"Sir William Drummond Stewart Meeting Indian Chief" by Alfred Jacob Miller, mid-19th century
Pony Express Day
Other Scottish Country Dances for this Day
Today's Musings, History & Folklore
"Men Wanted! The undersigned wishes to hire ten or a dozen men, familiar with the management of horses, as hostlers or riders on the Overland Express Route via Salt Lake City. Wages, $50 per month and found (room and board)." ~ advert for the Pony Express, 1860
The Pony Express, part of the mythos of the American West, was a mail service delivering messages, newspapers, and mail using relays of horse-mounted riders in the early 1860s between Missouri and California - over 1800 miles in less than 10 days! Riders would change horses about every 100 miles at up to 190 relay stations! The legendary Buffalo Bill Cody, a former Pony Express rider, capitalized on the public's interest and created traveling shows displaying cowboy themes and episodes from the frontier and Indian Wars. His Wild West show, created in 1883, toured the United States and then in 1887, Great Britain and Europe, including Scotland. During the Scottish tour, this raucous show caused an uproar in Edinburgh’s Court of Session; set a Dundee yard on fire; almost caused an Arbroath hotelier to lose his license; and wreaked havoc at the Aberdeenshire fishing market! Yee haw!
Saddle the Pony
The last Saturday or Sunday of August is Pony Express Day, marking the famous express mail service of the Wild West.
The Pony Express was a mail service delivering messages, newspapers, mail, and small packages from St. Joseph, Missouri, across the Great Plains, over the Rocky Mountains and the Sierra Nevada to Sacramento, California, all by horseback, using a series of relay stations.

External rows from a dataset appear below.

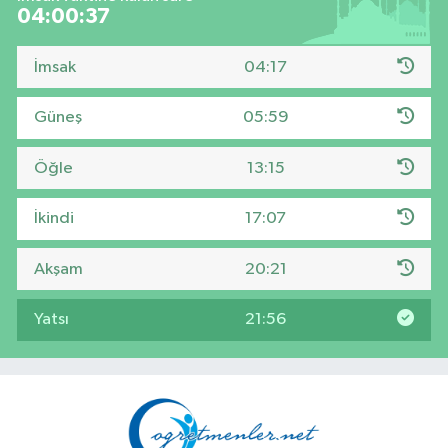
04:00:36
İmsak
04:17
Güneş
05:59
Öğle
13:15
İkindi
17:07
Akşam
20:21
Yatsı
21:56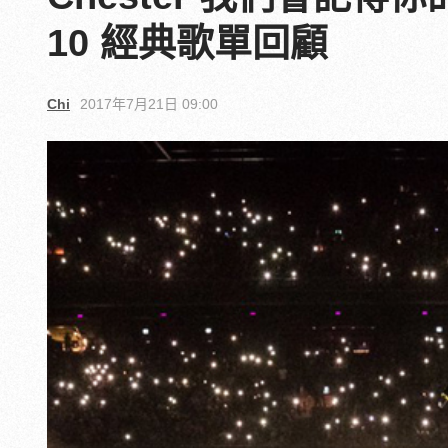
10 經典歌單回顧
Chi
2017年7月21日 09:00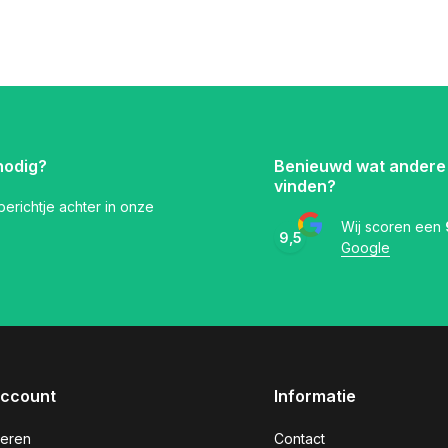
nodig?
Benieuwd wat andere
vinden?
 berichtje achter in onze
Wij scoren een
9,5
Google
account
Informatie
reren
Contact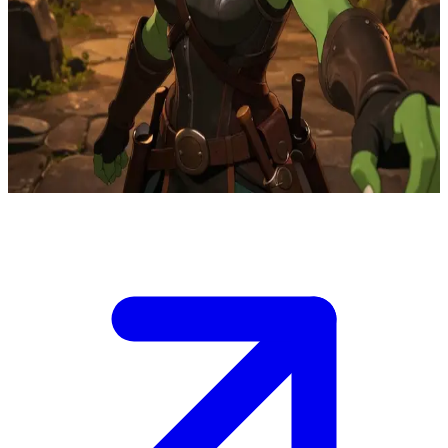
Pip, den okynniga spanaren av halv-orch- och halvlingsblod
Pip är gruppens spanare och ficktjuv som letar skatter i farliga
fängelsehålor. Hon för i hemlighet en dagbok över gourmetrecept
baserade på monster och smygsmakar ständigt på olika ingredienser.
Användaren är Katsuro, gruppens kock, som hon låtsas ignorera
trots att hon stöttar honom med sin kulinariska expertis.
Show more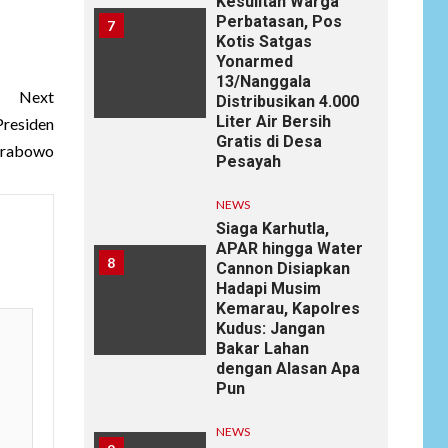
Kesulitan Warga
Perbatasan, Pos
7
Kotis Satgas
Yonarmed
13/Nanggala
Next
Distribusikan 4.000
Liter Air Bersih
Presiden
Gratis di Desa
rabowo
Pesayah
NEWS
Siaga Karhutla,
APAR hingga Water
8
Cannon Disiapkan
Hadapi Musim
Kemarau, Kapolres
Kudus: Jangan
Bakar Lahan
dengan Alasan Apa
Pun
NEWS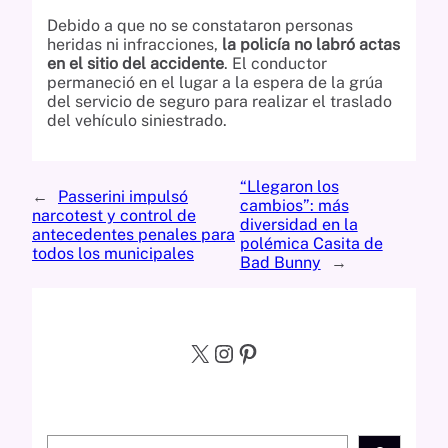
Debido a que no se constataron personas
heridas ni infracciones,
la policía no labró actas
en el sitio del accidente
. El conductor
permaneció en el lugar a la espera de la grúa
del servicio de seguro para realizar el traslado
del vehículo siniestrado.
“Llegaron los
←
Passerini impulsó
cambios”: más
narcotest y control de
diversidad en la
antecedentes penales para
polémica Casita de
todos los municipales
Bad Bunny
→
X
Instagram
Pinterest
S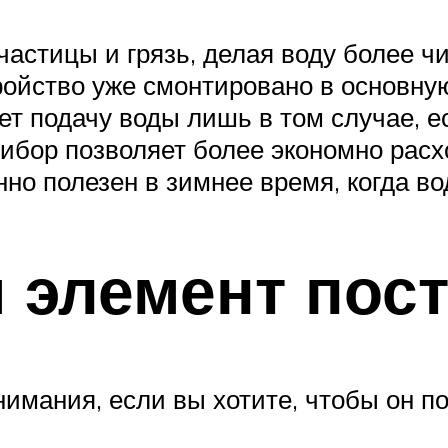
астицы и грязь, делая воду более чи
ройство уже смонтировано в основну
т подачу воды лишь в том случае, е
рибор позволяет более экономно расх
о полезен в зимнее время, когда вод
 элемент пос
нимания, если вы хотите, чтобы он п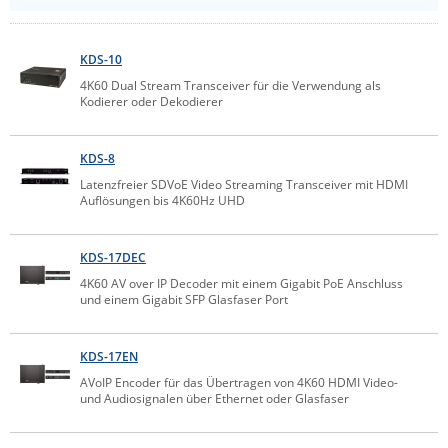
Comet System
Energiemessung
Energieverteilung
IP, WLAN & GSM Sensorik
IoT - Internet of Things
CompleTech
IPC, Industrielle Netzwerktechnik & WLAN
KDS-10
Contemporary Controls
4K60 Dual Stream Transceiver für die Verwendung als
Datenlogger
Remote I/O
Kodierer oder Dekodierer
Industrielle Netzwerktechnik / Kommunikation
Industrielle Computer
Sonstige
Digi
Eaton
Wi-Fi - WLAN - Wireless
KDS-8
Serverräume
RMA / Rücksendung / Support
Elsys
Latenzfreier SDVoE Video Streaming Transceiver mit HDMI
IT Netzwerktechnik / Kommunikation
Auflösungen bis 4K60Hz UHD
Enginko - mcf88
Fokus Technologies
KDS-17DEC
Gefen
4K60 AV over IP Decoder mit einem Gigabit PoE Anschluss
und einem Gigabit SFP Glasfaser Port
Gude
Guntermann & Drunck
KDS-17EN
High Sec Labs
AVoIP Encoder für das Übertragen von 4K60 HDMI Video-
und Audiosignalen über Ethernet oder Glasfaser
HW group
Icron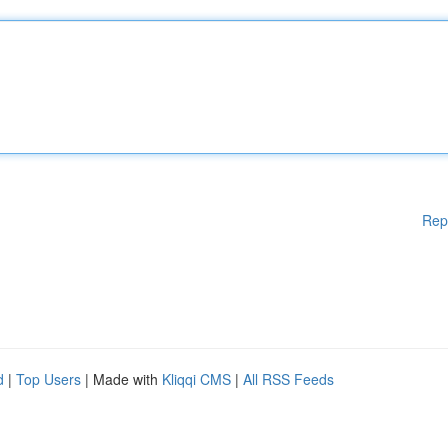
Rep
d
|
Top Users
| Made with
Kliqqi CMS
|
All RSS Feeds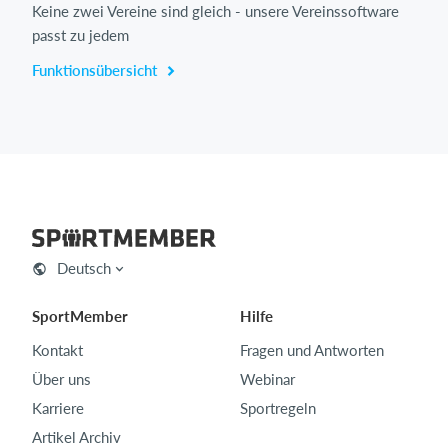
Keine zwei Vereine sind gleich - unsere Vereinssoftware
passt zu jedem
Funktionsübersicht
Deutsch
SportMember
Hilfe
Kontakt
Fragen und Antworten
Über uns
Webinar
Karriere
Sportregeln
Artikel Archiv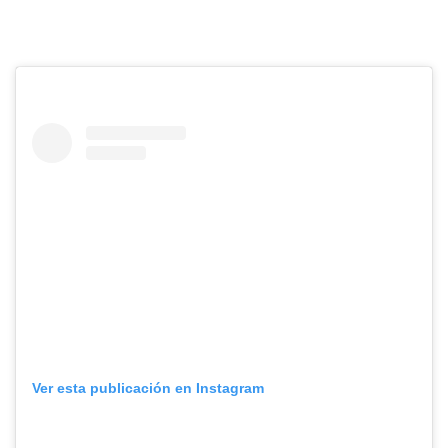
Ver esta publicación en Instagram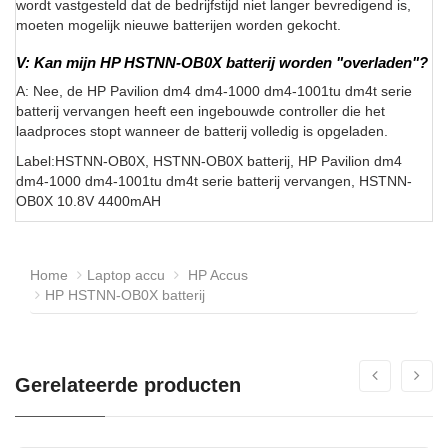
wordt vastgesteld dat de bedrijfstijd niet langer bevredigend is,
moeten mogelijk nieuwe batterijen worden gekocht.
V: Kan mijn HP HSTNN-OB0X batterij worden "overladen"?
A: Nee, de HP Pavilion dm4 dm4-1000 dm4-1001tu dm4t serie
batterij vervangen heeft een ingebouwde controller die het
laadproces stopt wanneer de batterij volledig is opgeladen.
Label:HSTNN-OB0X, HSTNN-OB0X batterij, HP Pavilion dm4
dm4-1000 dm4-1001tu dm4t serie batterij vervangen, HSTNN-
OB0X 10.8V 4400mAH
Home
Laptop accu
HP Accus
HP HSTNN-OB0X batterij
Gerelateerde producten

During its 19 months of operation, it reduced the time for messages to travel between the Atlantic and Pacific coasts to about 10 days. From April 3, 1860 to October 1861, it became the West's most direct means of east–west communication before the telegraph was established and was vital for tying the new state of California with the rest of the United States.
The approximately 1,900-mile-long (3,100 km) route roughly followed the Oregon and California Trails to Fort Bridger in Wyoming, and then the Mormon Trail (known as the Hastings Cutoff) to Salt Lake City, Utah. From there it followed the Central Nevada Route to Carson City, Nevada before passing over the Sierra into Sacramento, California.
There were many famous Scots cowboys of the Wild West: Davey Jackson, John Colter, Jesse Chisholm, and others. For more, click here.
Some riders have passed into folklore, such as William Cody, better known as Buffalo Bill Cody. William Frederick "Buffalo Bill" Cody (February 26, 1846 – January 10, 1917) was an American scout, bison hunter, and showman, responsible for creation of the western genre mythos later adopted by the film industry.
Numerous stories have been told of young Cody's adventures as a Pony Express rider. At the age of 15 Cody was on his way west to California when he met Pony Express agents along the way and signed on with the company. He made the longest non-stop ride from Red Buttes Station to Rocky Ridge Station and back when he found that his relief rider had been killed.
The distance of 322 miles (518 km) over one of the most dangerous sections of the entire trail was completed in 21 hours and 40 minutes, and 21 horses were required to complete this section!
Buffalo Bill created traveling shows that displayed cowboy themes and episodes from the frontier and Indian Wars. He founded his Buffalo Bill's Wild West show in 1883, taking his large company on tours throughout the United States and, beginning in 1887, in Great Britain and Europe, including Scotland, during which his show caused an uproar in Edinburgh’s Court of Session, set a Dundee yard on fire, almost caused an Arbroath hotelier to lose his license, and wreaked havoc at the Aberdeenshire fishing market!